2.2.3. D’autres tendances

En guise de conclusion sur cette partie, nous exposons à présent très brièvement quelques- unes des observations faites par les chercheurs concernant les comportements les plus récurrents adoptés par des personnes qui se confrontent à des activités d’intercompréhension.
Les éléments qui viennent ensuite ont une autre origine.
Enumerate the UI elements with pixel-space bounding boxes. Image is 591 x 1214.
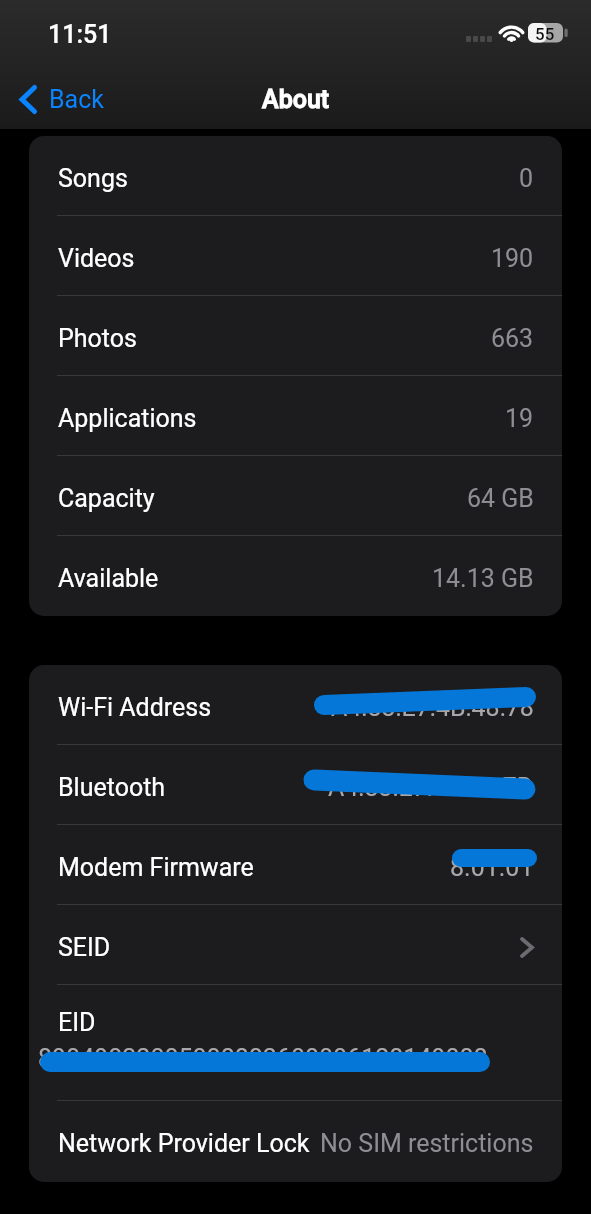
button[interactable]: Photos [29, 296, 562, 376]
button[interactable]: Network Provider Lock [29, 1101, 562, 1182]
button[interactable]: SEID [29, 905, 562, 985]
staticText: 89049032005008882600006128149088 [38, 1044, 488, 1073]
staticText: Modem Firmware [58, 853, 254, 882]
button[interactable]: EID [29, 985, 562, 1101]
button[interactable]: Available [29, 536, 562, 616]
staticText: SEID [58, 933, 111, 962]
staticText: Videos [58, 244, 135, 273]
staticText: 0 [519, 164, 534, 193]
staticText: 19 [505, 404, 534, 433]
staticText: 64 GB [467, 484, 534, 513]
staticText: 11:51 [48, 20, 112, 49]
button[interactable]: Bluetooth [29, 745, 562, 825]
staticText: 55 [535, 24, 555, 44]
staticText: About [262, 85, 330, 114]
staticText: 663 [491, 324, 534, 353]
button[interactable]: Applications [29, 376, 562, 456]
staticText: 14.13 GB [432, 564, 534, 593]
staticText: EID [58, 1008, 96, 1037]
other: SEID details [520, 937, 534, 958]
staticText: Songs [58, 164, 128, 193]
staticText: Available [58, 564, 159, 593]
staticText: A4:83:E7:4B:48:78 [331, 693, 534, 722]
button[interactable]: Videos [29, 216, 562, 296]
staticText: Back [49, 85, 104, 114]
staticText: Network Provider Lock [58, 1129, 310, 1158]
staticText: Photos [58, 324, 137, 353]
button[interactable]: Capacity [29, 456, 562, 536]
staticText: Bluetooth [58, 773, 166, 802]
staticText: A4:83:E7:4B:48:7D [328, 773, 534, 802]
button[interactable]: Songs [29, 136, 562, 216]
staticText: Wi-Fi Address [58, 693, 212, 722]
staticText: 8.01.01 [450, 853, 534, 882]
button[interactable]: Back [19, 73, 104, 125]
staticText: No SIM restrictions [320, 1129, 534, 1158]
staticText: Capacity [58, 484, 155, 513]
staticText: Applications [58, 404, 197, 433]
button[interactable]: Modem Firmware [29, 825, 562, 905]
button[interactable]: Wi-Fi Address [29, 665, 562, 745]
staticText: 190 [491, 244, 534, 273]
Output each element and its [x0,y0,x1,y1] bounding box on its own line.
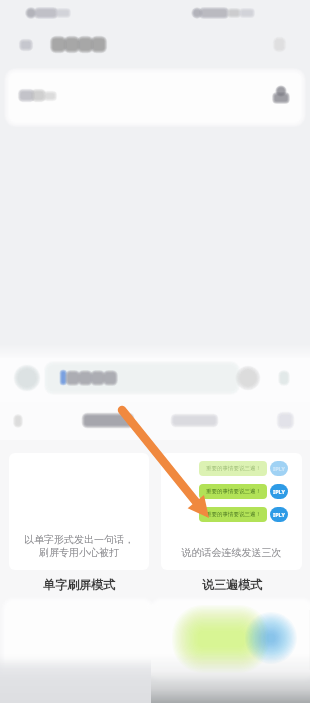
staticText: IPLY [273,465,285,472]
staticText: 以单字形式发出一句话， 刷屏专用小心被打 [9,533,149,559]
staticText: 重要的事情要说三遍！ [206,465,261,472]
staticText: 单字刷屏模式 [43,577,115,592]
staticText: IPLY [273,488,285,495]
button[interactable]: 重要的事情要说三遍！ [161,440,302,603]
staticText: IPLY [273,511,285,518]
button[interactable] [0,603,310,703]
staticText: 重要的事情要说三遍！ [206,511,261,518]
staticText: 重要的事情要说三遍！ [206,488,261,495]
staticText: 说三遍模式 [202,577,262,592]
button[interactable]: 以单字形式发出一句话， 刷屏专用小心被打 [9,440,149,603]
staticText: 说的话会连续发送三次 [161,546,302,559]
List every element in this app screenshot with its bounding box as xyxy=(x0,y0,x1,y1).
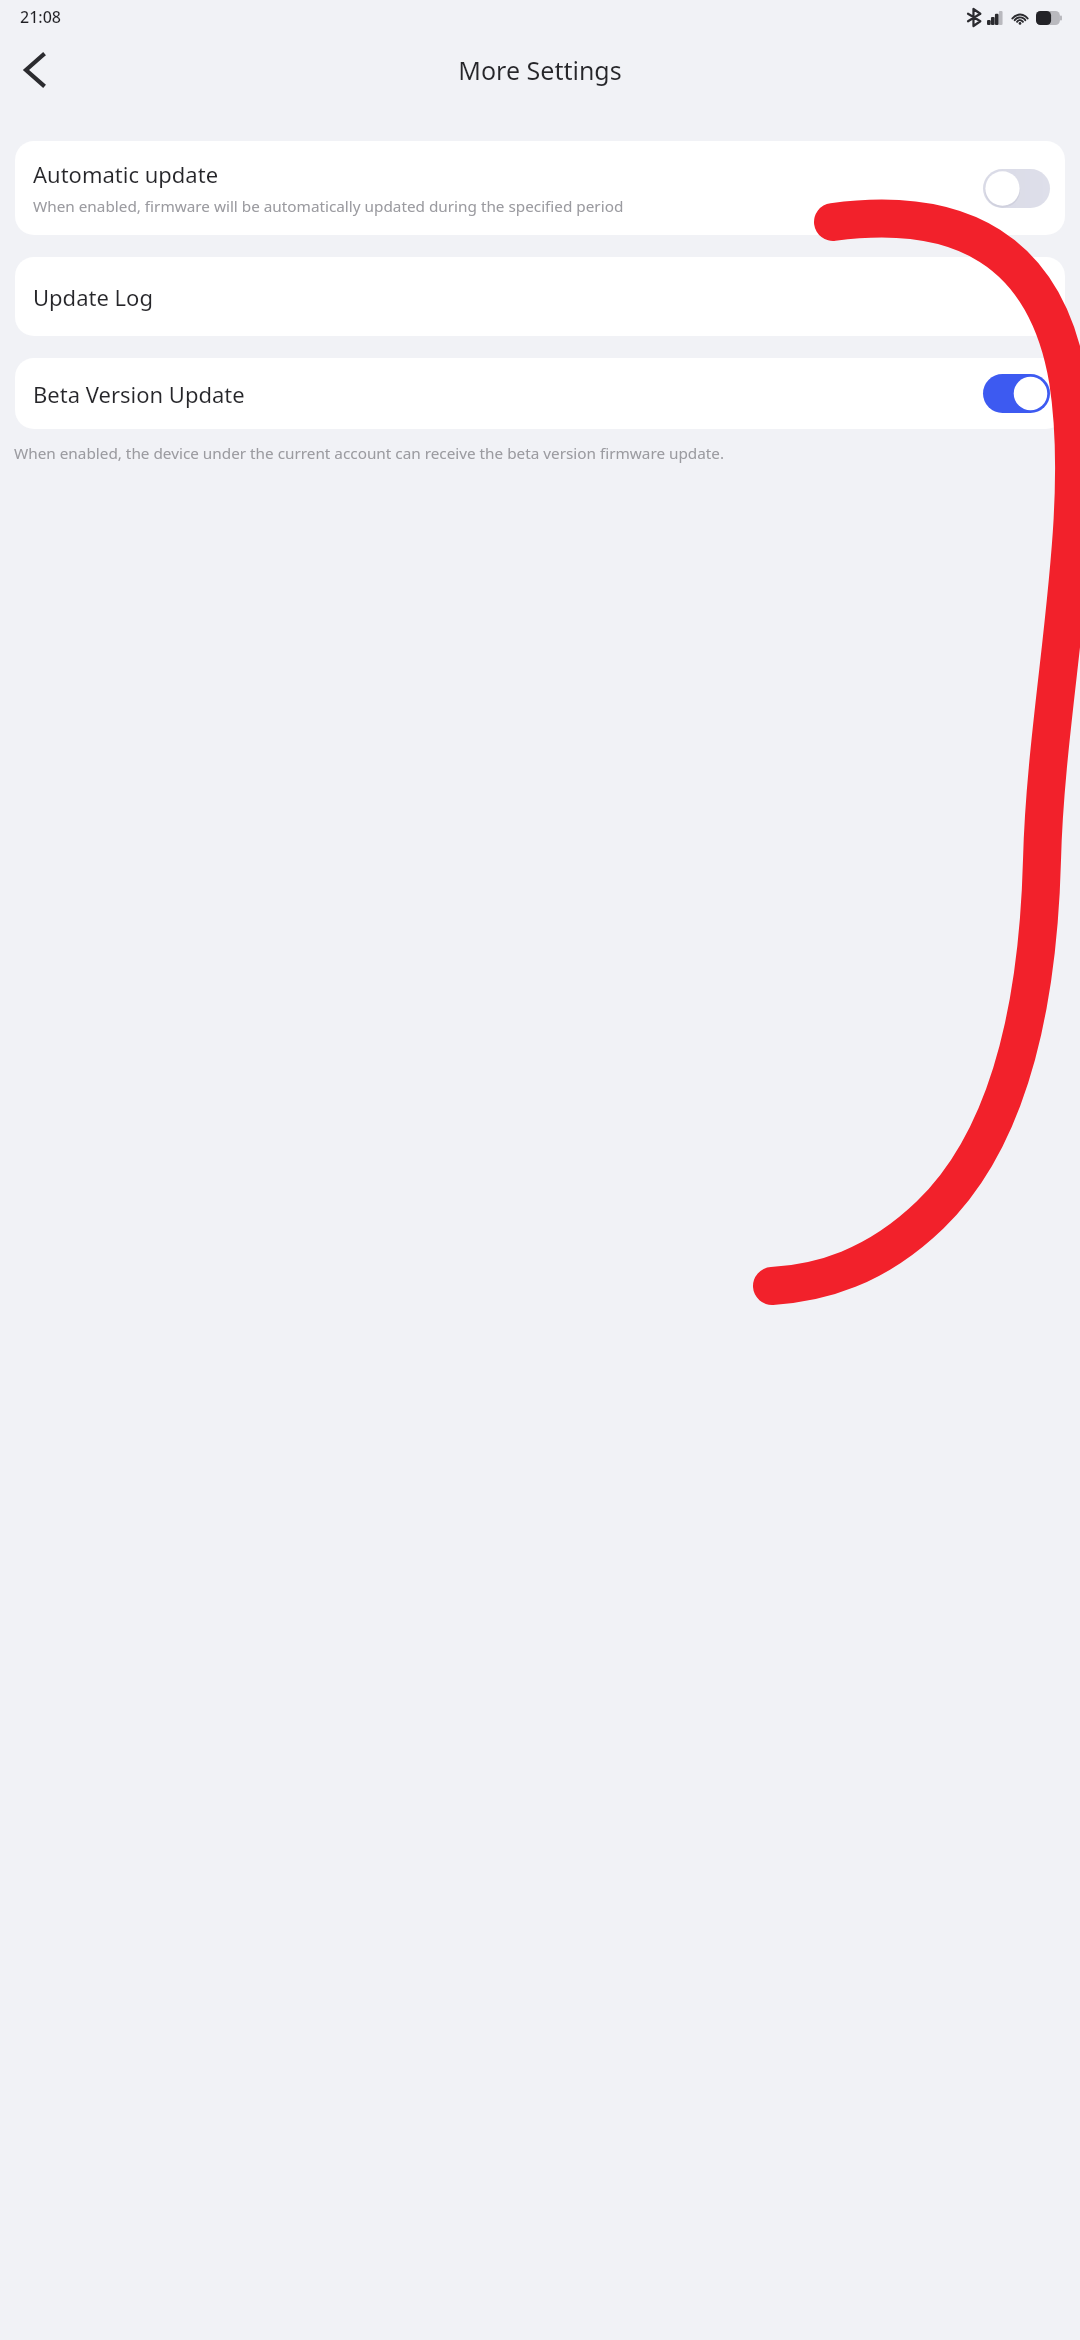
button[interactable]: Switch on xyxy=(983,374,1050,413)
button[interactable]: Beta Version Update xyxy=(15,358,1065,429)
staticText: Update Log xyxy=(33,282,1032,312)
staticText: More Settings xyxy=(458,53,622,87)
button[interactable]: Switch off xyxy=(983,169,1050,208)
staticText: Beta Version Update xyxy=(33,379,983,409)
staticText: 21:08 xyxy=(20,6,61,28)
button[interactable]: Update Log xyxy=(15,257,1065,336)
button[interactable]: Automatic update xyxy=(15,141,1065,235)
staticText: When enabled, the device under the curre… xyxy=(14,443,1050,464)
staticText: When enabled, firmware will be automatic… xyxy=(33,196,624,217)
staticText: Automatic update xyxy=(33,159,219,189)
button[interactable]: Back xyxy=(6,42,62,98)
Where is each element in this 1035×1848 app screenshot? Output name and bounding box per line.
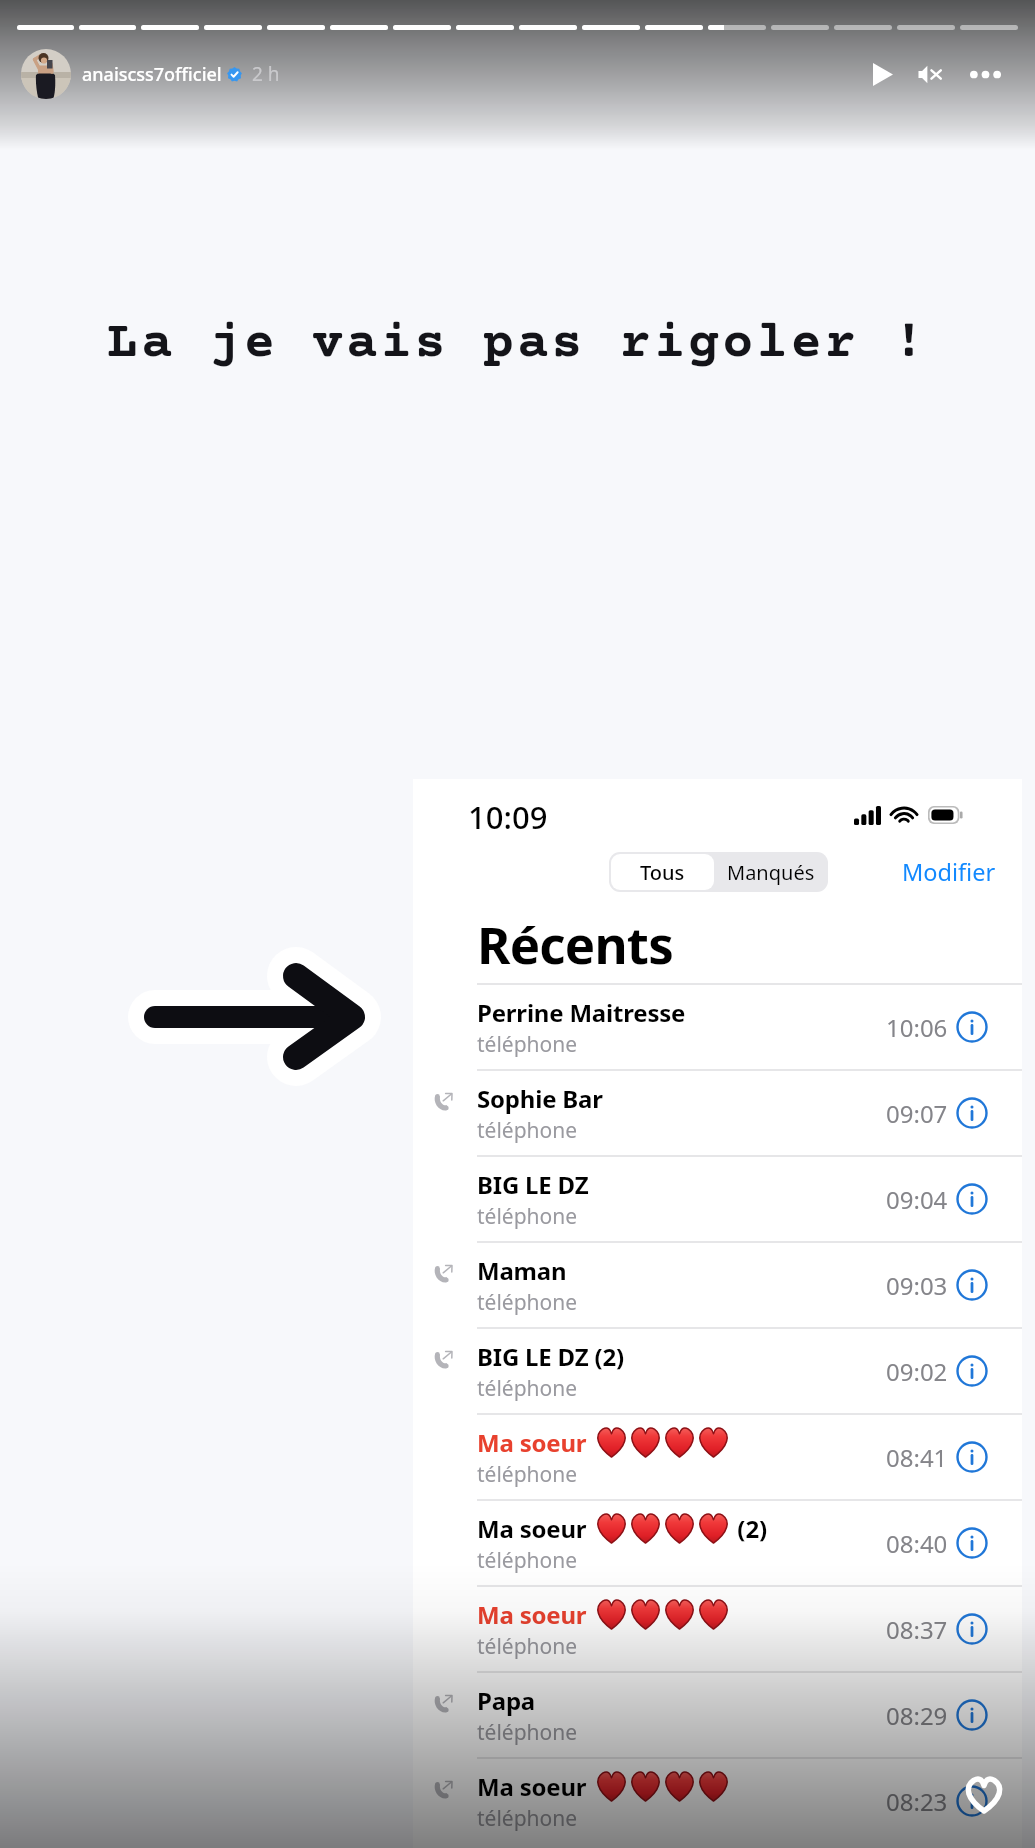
staticText: 08:40 [886, 1527, 948, 1560]
button[interactable]: Papa [413, 1671, 1022, 1757]
staticText: 08:29 [886, 1699, 948, 1732]
staticText: BIG LE DZ (2) [477, 1340, 624, 1373]
button[interactable]: More info [954, 1783, 990, 1819]
staticText: 09:03 [886, 1269, 948, 1302]
staticText: (2) [731, 1512, 768, 1545]
button[interactable]: Ma soeur [413, 1499, 1022, 1585]
staticText: 08:23 [886, 1785, 948, 1818]
staticText: 08:41 [886, 1441, 948, 1474]
staticText: téléphone [477, 1718, 578, 1747]
button[interactable]: More info [954, 1353, 990, 1389]
button[interactable]: More info [954, 1611, 990, 1647]
button[interactable]: BIG LE DZ [413, 1155, 1022, 1241]
button[interactable]: Mute [912, 56, 948, 92]
staticText: Modifier [902, 856, 996, 888]
staticText: 2 h [252, 61, 280, 87]
staticText: 10:09 [468, 796, 548, 834]
button[interactable]: Profile photo [21, 49, 71, 99]
staticText: téléphone [477, 1202, 578, 1231]
button[interactable]: Manqués [714, 852, 828, 892]
button[interactable]: Ma soeur [413, 1585, 1022, 1671]
staticText: téléphone [477, 1460, 578, 1489]
staticText: téléphone [477, 1546, 578, 1575]
button[interactable]: Ma soeur [413, 1757, 1022, 1843]
staticText: Ma soeur [477, 1512, 593, 1545]
staticText: 09:02 [886, 1355, 948, 1388]
staticText: Ma soeur [477, 1426, 593, 1459]
button[interactable]: More info [954, 1439, 990, 1475]
button[interactable]: More info [954, 1009, 990, 1045]
staticText: BIG LE DZ [477, 1168, 589, 1201]
staticText: Papa [477, 1684, 536, 1717]
button[interactable]: Tous [611, 854, 714, 890]
button[interactable]: Ma soeur [413, 1413, 1022, 1499]
staticText: Sophie Bar [477, 1082, 603, 1115]
staticText: Tous [640, 859, 685, 886]
staticText: Récents [477, 909, 673, 978]
staticText: téléphone [477, 1030, 578, 1059]
button[interactable]: More options [966, 55, 1004, 93]
button[interactable]: Perrine Maitresse [413, 983, 1022, 1069]
staticText: Manqués [727, 859, 815, 886]
staticText: téléphone [477, 1632, 578, 1661]
button[interactable]: Like [955, 1768, 1015, 1828]
staticText: 09:04 [886, 1183, 948, 1216]
staticText: 09:07 [886, 1097, 948, 1130]
button[interactable]: More info [954, 1267, 990, 1303]
button[interactable]: Maman [413, 1241, 1022, 1327]
staticText: téléphone [477, 1374, 578, 1403]
button[interactable]: BIG LE DZ (2) [413, 1327, 1022, 1413]
button[interactable]: More info [954, 1181, 990, 1217]
staticText: téléphone [477, 1804, 578, 1833]
button[interactable]: More info [954, 1525, 990, 1561]
staticText: 08:37 [886, 1613, 948, 1646]
button[interactable]: Sophie Bar [413, 1069, 1022, 1155]
staticText: Ma soeur [477, 1598, 593, 1631]
staticText: téléphone [477, 1116, 578, 1145]
staticText: anaiscss7officiel [82, 62, 222, 87]
staticText: 10:06 [886, 1011, 948, 1044]
button[interactable]: Play [864, 56, 900, 92]
staticText: La je vais pas rigoler ! [107, 315, 928, 373]
staticText: Perrine Maitresse [477, 996, 686, 1029]
staticText: Ma soeur [477, 1770, 593, 1803]
button[interactable]: More info [954, 1095, 990, 1131]
staticText: téléphone [477, 1288, 578, 1317]
staticText: Maman [477, 1254, 567, 1287]
button[interactable]: More info [954, 1697, 990, 1733]
button[interactable]: Modifier [898, 852, 1000, 892]
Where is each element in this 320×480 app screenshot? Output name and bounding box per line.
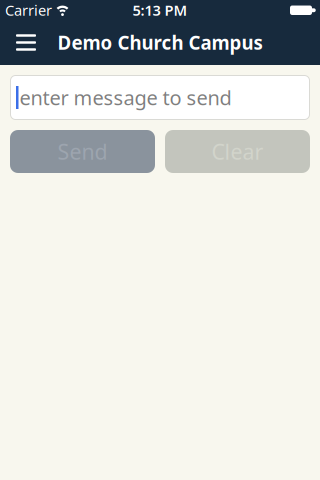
button[interactable]: Menu <box>16 34 36 51</box>
button[interactable]: enter message to send <box>10 75 310 120</box>
staticText: Demo Church Campus <box>58 30 262 55</box>
staticText: Clear <box>212 137 264 166</box>
staticText: Send <box>58 137 108 166</box>
button[interactable]: Clear <box>165 130 310 173</box>
staticText: enter message to send <box>20 84 232 111</box>
staticText: Carrier <box>5 0 52 20</box>
button[interactable]: Send <box>10 130 155 173</box>
staticText: 5:13 PM <box>132 0 188 20</box>
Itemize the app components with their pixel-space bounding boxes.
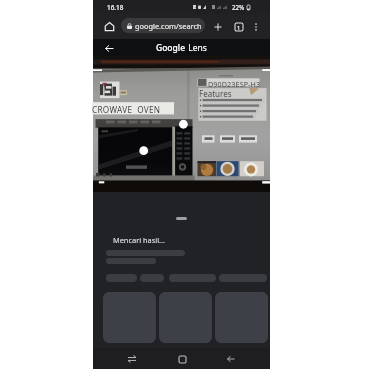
button[interactable]: Back: [101, 40, 117, 56]
staticText: 22%: [232, 3, 245, 11]
button[interactable]: Home: [172, 349, 192, 369]
staticText: 1: [237, 24, 241, 31]
button[interactable]: Back: [221, 349, 241, 369]
button[interactable]: [103, 292, 156, 343]
button[interactable]: google.com/search: [121, 18, 205, 33]
button[interactable]: [159, 292, 212, 343]
staticText: Lens: [186, 42, 207, 54]
staticText: CROWAVE OVEN: [92, 104, 161, 115]
button[interactable]: More options: [249, 20, 263, 34]
staticText: 16.18: [107, 3, 124, 12]
button[interactable]: Recent apps: [122, 349, 142, 369]
button[interactable]: Tabs: [232, 20, 246, 34]
button[interactable]: [215, 292, 268, 343]
staticText: Features: [199, 88, 232, 99]
staticText: Mencari hasil...: [113, 235, 166, 245]
staticText: D90D23ESP-H3: [208, 79, 261, 89]
button[interactable]: Home: [102, 19, 117, 34]
staticText: Google: [156, 42, 186, 54]
staticText: google.com/search: [135, 21, 202, 31]
button[interactable]: New tab: [211, 20, 225, 34]
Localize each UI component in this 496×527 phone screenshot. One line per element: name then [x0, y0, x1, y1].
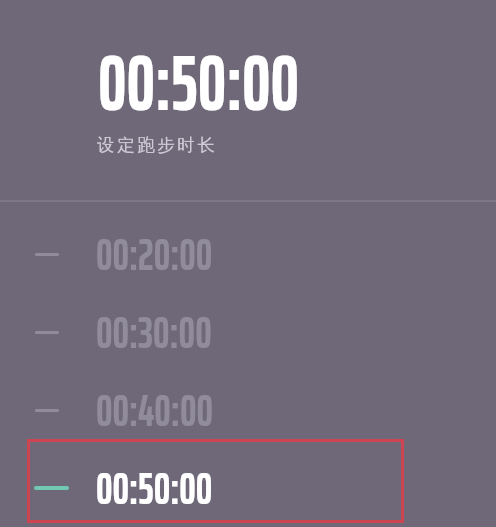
button[interactable]: 00:40:00	[0, 371, 496, 449]
staticText: 00:50:00	[98, 20, 300, 144]
staticText: 00:20:00	[96, 219, 213, 289]
staticText: 设定跑步时长	[97, 134, 218, 156]
staticText: 00:40:00	[96, 375, 213, 445]
button[interactable]: 00:20:00	[0, 215, 496, 293]
staticText: 00:50:00	[96, 453, 213, 523]
button[interactable]: 00:50:00	[0, 449, 496, 527]
staticText: 00:30:00	[96, 297, 212, 367]
button[interactable]: 00:30:00	[0, 293, 496, 371]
D’abord, on a constaté que les sujets débutants dans la nouvelle langue tendent à privilégier la dimension lexicale puisque la reconnaissance de celui-ci demande un effort cognitif moindre comparé aux rapprochements syntaxiques interlinguistiques (Blanche-Benveniste, Valli, 1997, Masperi, Degache, 1998, in Jamet, 2005 : 125). Cependant, on a tout de même observé qu’il peut y avoir une recherche spontanée de ressemblances morpho-syntaxiques lorsque les apprenants essayent d’identifier des éléments tels que le verbe, le sujet et parfois même le complément de lieu (Degache, Masperi, 1998, in ibid.), tout en montrant une préférence pour l’ordre SVO, en l’absence duquel ils peuvent se sentir perdus (Masperi, 1994a, Blanche- Benveniste, Valli, 1997, in ibid.). De plus, on s’est rendu compte que les monosyllabes grammaticaux (les articles, les prépositions et surtout – à notre sens – les connecteurs) sont parfois très difficiles à comprendre et qu’ils sont donc souvent laissés de côté (Hediard, 1997, Masperi, 1994b, Blanche-Benveniste, 1997, in ibid.). En ce qui concerne les connecteurs, cela serait dû à leur caractère polyfonctionnel – à savoir la capacité à acquérir des sens différents selon la position qu’ils occupent dans le discours (Sainz, 2005 : 131) – ainsi qu’à leur « signification procédurale » (Blakemore, 1987, 1989, 1996, in ibid. : 127). En effet, les connecteurs n’apportent aucune information supplémentaire à l’énoncé, mais ils guident le discours en facilitant les liens entre ses parties (Portolés, 1998a, in ibid. : 128). En outre, on a

pu voir que lorsque l’on lit ou entend un mot dans la langue cible et que l’on propose un équivalent, on a tendance à maintenir les consonnes. On peut donc imaginer qu’à l’écrit le mot fare (= faire) sera plus facile à comprendre que cosa (= chose) (Jamet, 2005 : 121). De même, on a observé que plus le mot est long, plus on aura d’indices et plus il sera facile à comprendre (ibid.) et que la première syllabe apparaît comme la plus importante (Melher, 1981, in ibid. : 122) – notamment à l’oral – « car suite au contact avec cette première syllabe le cerveau active toute une série de mots commençant de la même manière » (Jamet, 2005 : ibid.)58

. Enfin, on s’est aperçu qu’en phase de lecture les apprenants ressentent le besoin d’oraliser le texte puisque cela les aide à décoder les éléments opaques (Masperi, à paraître, Hédiard, 1997, Jamet, 2005 : 125).

Dans notre étude, nous chercherons alors à voir si ces tendances se produisent également chez nos participants ou s’il y a, au contraire, des écarts.